THE TASK
Copy every line from the records below that holds the word "shares".

Document understanding data:
----------
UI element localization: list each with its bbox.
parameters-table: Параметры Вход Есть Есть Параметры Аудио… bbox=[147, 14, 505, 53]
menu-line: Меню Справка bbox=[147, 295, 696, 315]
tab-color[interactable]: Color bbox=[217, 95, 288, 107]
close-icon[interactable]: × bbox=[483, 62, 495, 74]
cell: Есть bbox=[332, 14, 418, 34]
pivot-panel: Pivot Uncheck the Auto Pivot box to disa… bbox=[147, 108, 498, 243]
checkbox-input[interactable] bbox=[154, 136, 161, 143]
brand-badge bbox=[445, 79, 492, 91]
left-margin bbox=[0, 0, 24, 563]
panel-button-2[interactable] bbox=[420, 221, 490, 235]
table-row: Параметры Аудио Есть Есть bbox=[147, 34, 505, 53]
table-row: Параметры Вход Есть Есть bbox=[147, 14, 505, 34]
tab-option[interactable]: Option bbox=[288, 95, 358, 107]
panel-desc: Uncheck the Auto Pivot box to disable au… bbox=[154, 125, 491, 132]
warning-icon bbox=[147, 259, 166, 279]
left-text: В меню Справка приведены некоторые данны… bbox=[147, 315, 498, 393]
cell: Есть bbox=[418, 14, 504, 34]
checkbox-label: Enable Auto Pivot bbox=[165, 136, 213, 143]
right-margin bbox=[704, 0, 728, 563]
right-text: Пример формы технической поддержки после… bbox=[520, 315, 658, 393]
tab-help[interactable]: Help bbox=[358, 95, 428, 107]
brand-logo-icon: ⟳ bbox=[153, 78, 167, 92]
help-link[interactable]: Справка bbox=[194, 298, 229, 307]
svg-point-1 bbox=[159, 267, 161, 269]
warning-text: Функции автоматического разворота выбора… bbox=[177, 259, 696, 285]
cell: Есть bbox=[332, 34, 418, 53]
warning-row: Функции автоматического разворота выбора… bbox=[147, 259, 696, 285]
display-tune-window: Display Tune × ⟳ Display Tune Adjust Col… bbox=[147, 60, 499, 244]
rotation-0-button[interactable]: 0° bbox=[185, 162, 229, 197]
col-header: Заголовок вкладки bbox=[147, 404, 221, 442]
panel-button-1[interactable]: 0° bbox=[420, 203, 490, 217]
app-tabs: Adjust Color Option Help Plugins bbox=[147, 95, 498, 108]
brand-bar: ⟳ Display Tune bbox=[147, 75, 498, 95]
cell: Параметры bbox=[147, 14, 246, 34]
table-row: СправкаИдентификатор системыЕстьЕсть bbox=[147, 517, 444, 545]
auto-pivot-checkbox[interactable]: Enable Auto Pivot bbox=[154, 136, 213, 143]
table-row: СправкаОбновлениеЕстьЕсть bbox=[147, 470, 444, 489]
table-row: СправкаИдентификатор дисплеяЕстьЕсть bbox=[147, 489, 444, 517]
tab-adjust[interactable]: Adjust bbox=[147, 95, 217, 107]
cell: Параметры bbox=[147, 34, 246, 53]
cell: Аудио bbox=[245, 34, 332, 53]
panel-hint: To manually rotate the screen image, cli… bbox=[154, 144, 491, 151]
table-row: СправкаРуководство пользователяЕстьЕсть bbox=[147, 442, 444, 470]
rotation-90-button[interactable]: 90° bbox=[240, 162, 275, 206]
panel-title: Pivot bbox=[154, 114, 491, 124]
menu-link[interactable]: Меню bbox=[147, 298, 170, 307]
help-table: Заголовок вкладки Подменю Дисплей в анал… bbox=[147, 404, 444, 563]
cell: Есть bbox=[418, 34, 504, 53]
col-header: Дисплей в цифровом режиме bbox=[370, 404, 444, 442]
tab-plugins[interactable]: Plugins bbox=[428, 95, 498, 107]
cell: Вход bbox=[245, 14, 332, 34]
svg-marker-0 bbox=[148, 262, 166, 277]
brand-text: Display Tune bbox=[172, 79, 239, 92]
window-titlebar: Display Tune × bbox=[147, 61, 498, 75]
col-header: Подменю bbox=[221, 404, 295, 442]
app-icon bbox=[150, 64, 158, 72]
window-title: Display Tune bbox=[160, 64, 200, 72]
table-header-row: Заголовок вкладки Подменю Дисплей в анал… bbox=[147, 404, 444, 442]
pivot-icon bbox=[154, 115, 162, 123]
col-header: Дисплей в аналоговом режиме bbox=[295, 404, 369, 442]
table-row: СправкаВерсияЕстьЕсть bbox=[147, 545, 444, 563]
----------
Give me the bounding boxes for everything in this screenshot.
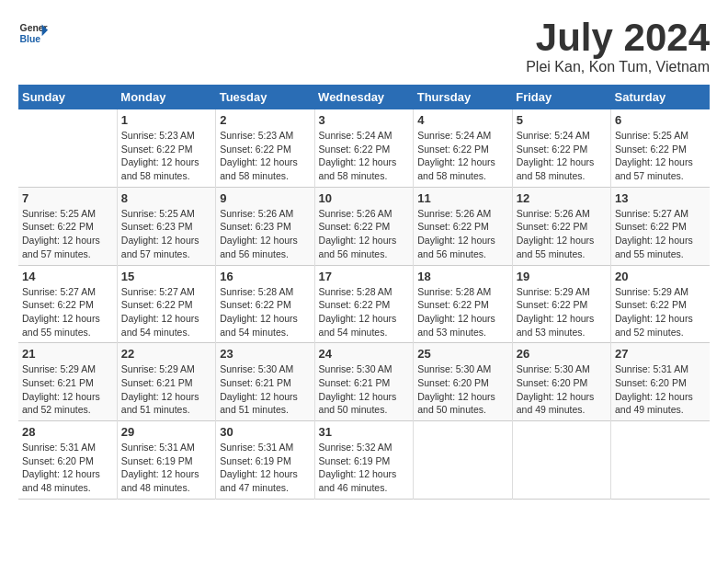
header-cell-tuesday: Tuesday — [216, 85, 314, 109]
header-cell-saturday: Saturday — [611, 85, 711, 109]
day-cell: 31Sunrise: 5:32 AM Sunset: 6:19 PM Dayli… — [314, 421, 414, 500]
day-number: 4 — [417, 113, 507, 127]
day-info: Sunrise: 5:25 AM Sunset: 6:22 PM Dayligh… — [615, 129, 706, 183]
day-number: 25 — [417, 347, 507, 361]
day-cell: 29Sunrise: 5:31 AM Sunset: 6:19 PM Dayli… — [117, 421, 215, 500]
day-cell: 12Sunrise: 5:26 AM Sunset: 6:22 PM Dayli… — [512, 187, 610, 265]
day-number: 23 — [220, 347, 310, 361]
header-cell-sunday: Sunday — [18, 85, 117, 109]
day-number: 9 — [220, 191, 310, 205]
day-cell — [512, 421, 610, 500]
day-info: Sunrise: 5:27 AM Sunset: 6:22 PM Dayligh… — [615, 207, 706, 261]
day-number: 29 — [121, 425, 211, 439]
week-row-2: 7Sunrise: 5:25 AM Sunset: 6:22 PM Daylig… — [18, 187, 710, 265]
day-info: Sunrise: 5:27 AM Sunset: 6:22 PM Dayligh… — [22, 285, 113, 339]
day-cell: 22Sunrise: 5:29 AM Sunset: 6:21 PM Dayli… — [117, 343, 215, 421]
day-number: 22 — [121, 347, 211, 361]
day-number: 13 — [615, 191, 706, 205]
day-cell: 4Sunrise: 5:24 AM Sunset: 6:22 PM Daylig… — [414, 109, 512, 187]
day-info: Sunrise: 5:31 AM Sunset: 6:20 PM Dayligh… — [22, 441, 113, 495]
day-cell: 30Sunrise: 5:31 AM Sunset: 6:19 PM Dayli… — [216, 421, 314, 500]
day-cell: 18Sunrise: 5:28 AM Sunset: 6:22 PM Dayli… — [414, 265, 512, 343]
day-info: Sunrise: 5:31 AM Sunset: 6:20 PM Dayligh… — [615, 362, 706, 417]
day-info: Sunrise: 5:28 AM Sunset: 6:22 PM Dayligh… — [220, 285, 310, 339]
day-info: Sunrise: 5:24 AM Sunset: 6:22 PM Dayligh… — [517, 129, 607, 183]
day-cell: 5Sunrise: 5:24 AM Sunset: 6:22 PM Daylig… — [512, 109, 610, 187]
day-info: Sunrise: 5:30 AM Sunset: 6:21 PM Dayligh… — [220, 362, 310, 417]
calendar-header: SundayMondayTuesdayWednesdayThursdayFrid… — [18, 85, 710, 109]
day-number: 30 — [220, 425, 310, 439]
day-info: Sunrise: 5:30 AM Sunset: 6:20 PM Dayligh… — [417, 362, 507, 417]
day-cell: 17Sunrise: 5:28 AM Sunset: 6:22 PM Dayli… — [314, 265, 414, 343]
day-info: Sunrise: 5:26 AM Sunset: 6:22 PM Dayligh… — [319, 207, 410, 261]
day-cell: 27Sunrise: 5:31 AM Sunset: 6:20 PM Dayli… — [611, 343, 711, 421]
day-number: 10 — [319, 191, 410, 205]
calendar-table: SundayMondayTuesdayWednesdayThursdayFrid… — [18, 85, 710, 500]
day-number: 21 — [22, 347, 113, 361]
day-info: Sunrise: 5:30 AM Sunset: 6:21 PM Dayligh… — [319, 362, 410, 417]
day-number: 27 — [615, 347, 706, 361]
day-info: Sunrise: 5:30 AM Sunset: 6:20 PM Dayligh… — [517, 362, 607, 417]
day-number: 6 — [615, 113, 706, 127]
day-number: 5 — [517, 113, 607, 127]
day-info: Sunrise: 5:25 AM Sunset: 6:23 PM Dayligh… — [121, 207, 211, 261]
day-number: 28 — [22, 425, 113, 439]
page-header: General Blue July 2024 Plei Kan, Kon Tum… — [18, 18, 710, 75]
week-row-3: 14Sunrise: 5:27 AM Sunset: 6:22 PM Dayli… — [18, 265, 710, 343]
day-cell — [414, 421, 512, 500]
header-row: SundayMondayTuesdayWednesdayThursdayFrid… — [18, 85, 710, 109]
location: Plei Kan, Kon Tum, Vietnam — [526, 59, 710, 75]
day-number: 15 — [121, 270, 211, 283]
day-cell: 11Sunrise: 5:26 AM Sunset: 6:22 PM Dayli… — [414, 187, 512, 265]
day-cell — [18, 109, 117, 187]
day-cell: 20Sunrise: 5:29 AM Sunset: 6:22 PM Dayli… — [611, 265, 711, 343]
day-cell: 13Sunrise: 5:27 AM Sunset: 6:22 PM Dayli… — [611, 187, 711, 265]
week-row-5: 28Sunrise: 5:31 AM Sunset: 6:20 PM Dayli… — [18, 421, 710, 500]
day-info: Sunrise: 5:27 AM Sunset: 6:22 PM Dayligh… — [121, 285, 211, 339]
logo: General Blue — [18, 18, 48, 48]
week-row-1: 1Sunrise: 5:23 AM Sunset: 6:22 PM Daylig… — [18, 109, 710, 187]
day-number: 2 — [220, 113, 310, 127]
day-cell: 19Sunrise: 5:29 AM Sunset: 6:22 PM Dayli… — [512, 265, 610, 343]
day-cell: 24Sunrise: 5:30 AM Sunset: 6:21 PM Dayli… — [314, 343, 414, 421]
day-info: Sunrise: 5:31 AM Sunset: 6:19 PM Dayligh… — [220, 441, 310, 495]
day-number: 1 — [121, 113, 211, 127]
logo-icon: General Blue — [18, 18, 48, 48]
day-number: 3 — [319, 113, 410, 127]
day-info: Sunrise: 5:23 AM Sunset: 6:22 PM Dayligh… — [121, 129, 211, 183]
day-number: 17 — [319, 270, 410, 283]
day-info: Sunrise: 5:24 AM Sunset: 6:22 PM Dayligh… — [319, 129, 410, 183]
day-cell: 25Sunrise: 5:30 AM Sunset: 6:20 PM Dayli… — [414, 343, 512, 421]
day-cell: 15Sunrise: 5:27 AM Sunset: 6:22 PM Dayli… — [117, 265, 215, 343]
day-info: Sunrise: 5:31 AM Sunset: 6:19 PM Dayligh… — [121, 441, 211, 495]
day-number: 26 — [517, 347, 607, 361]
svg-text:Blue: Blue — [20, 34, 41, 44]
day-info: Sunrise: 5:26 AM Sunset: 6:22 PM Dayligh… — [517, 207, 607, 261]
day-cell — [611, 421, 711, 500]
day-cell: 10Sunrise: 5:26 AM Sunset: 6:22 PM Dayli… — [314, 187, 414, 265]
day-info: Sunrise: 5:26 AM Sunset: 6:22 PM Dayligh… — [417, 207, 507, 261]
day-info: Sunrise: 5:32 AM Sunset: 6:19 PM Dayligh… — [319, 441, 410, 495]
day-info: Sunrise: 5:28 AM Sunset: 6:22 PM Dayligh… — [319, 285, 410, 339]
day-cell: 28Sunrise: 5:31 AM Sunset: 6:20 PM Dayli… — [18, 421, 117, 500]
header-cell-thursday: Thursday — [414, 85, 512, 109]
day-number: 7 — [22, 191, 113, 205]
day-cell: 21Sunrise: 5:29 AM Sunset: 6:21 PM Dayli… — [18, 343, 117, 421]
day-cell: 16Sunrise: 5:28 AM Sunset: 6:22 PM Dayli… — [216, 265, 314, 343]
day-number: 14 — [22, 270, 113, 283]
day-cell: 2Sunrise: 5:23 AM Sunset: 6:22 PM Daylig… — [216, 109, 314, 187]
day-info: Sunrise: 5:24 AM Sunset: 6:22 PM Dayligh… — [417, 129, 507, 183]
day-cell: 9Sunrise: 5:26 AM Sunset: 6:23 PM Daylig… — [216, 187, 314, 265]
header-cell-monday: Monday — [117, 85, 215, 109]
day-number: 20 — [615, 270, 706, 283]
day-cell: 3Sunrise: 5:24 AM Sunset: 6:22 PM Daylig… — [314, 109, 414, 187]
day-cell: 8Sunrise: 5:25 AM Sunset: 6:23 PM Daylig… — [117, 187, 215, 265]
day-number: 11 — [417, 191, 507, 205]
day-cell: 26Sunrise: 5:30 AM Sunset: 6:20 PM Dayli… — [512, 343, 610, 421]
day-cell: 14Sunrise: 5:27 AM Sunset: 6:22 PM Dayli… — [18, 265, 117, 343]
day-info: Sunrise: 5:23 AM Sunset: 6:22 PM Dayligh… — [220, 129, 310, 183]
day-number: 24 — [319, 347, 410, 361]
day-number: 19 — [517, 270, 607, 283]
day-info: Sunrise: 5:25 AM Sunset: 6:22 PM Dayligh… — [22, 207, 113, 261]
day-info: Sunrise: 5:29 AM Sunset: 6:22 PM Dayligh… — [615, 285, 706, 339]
----------
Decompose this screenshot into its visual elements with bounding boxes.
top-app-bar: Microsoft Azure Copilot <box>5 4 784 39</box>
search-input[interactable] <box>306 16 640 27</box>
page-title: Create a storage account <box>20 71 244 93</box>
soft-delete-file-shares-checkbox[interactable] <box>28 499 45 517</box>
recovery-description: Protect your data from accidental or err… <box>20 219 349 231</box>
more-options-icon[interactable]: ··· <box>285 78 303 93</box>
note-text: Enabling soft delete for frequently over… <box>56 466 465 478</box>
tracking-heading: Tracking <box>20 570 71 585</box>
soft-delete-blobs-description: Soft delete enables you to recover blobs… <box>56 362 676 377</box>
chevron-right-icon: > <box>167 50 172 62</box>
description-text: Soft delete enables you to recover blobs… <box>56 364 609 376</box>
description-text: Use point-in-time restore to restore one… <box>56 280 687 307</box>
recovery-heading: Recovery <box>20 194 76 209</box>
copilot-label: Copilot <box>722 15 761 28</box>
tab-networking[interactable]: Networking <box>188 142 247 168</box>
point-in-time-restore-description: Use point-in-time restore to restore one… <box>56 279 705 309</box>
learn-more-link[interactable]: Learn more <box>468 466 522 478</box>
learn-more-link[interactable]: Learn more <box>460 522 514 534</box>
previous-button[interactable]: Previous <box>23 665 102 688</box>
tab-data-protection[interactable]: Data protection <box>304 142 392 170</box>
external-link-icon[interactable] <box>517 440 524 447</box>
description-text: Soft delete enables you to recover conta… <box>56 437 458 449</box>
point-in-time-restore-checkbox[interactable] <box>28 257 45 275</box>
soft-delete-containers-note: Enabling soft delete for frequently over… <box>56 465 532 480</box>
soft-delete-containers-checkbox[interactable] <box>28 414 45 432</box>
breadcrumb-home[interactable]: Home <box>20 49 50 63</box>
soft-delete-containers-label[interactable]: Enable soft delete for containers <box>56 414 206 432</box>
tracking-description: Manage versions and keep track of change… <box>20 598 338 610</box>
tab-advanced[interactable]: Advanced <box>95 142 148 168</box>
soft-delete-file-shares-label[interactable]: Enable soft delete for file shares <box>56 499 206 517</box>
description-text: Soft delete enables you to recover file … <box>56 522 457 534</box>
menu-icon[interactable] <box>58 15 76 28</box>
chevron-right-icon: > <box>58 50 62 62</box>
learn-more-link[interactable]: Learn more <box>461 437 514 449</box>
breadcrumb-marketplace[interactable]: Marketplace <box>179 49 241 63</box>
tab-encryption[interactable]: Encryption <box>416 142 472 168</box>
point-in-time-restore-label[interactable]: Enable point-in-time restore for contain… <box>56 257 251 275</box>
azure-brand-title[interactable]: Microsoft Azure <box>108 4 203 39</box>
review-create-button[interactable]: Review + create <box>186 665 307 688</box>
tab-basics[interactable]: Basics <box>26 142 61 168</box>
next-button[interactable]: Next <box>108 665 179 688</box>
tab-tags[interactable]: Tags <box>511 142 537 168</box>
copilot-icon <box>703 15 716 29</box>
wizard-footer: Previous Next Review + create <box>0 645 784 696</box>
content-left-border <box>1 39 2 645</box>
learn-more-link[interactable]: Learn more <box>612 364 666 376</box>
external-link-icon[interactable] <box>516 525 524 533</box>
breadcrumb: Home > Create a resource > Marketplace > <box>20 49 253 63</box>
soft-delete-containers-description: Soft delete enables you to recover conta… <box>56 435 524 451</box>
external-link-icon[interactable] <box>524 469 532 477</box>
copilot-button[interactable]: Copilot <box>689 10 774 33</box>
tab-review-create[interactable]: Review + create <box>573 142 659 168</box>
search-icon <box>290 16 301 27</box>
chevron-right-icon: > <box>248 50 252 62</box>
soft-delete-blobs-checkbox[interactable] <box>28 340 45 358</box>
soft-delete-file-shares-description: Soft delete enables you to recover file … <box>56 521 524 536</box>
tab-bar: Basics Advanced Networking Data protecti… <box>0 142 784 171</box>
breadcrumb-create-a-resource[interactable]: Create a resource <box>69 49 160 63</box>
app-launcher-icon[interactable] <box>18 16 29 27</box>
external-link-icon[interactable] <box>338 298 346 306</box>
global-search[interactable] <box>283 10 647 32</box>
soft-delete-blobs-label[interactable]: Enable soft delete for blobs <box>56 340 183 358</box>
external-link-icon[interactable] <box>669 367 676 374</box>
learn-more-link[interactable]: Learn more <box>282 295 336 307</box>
----------
ANSWER SPACE
soft-delete-file-shares-checkbox[interactable] <box>28 499 45 517</box>
soft-delete-file-shares-label[interactable]: Enable soft delete for file shares <box>56 499 206 517</box>
soft-delete-file-shares-description: Soft delete enables you to recover file … <box>56 521 524 536</box>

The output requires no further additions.